* What this task involves
All records must be restated word for word.

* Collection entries
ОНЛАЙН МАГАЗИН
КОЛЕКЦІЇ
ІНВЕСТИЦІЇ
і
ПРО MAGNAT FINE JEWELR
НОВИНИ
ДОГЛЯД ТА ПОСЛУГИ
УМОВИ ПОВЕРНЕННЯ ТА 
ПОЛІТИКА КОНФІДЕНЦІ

* Your response
ОНЛАЙН МАГАЗИН
КОЛЕКЦІЇ
ІНВЕСТИЦІЇ
і
ПРО MAGNAT FINE JEWELR
НОВИНИ
ДОГЛЯД ТА ПОСЛУГИ
УМОВИ ПОВЕРНЕННЯ ТА 
ПОЛІТИКА КОНФІДЕНЦІ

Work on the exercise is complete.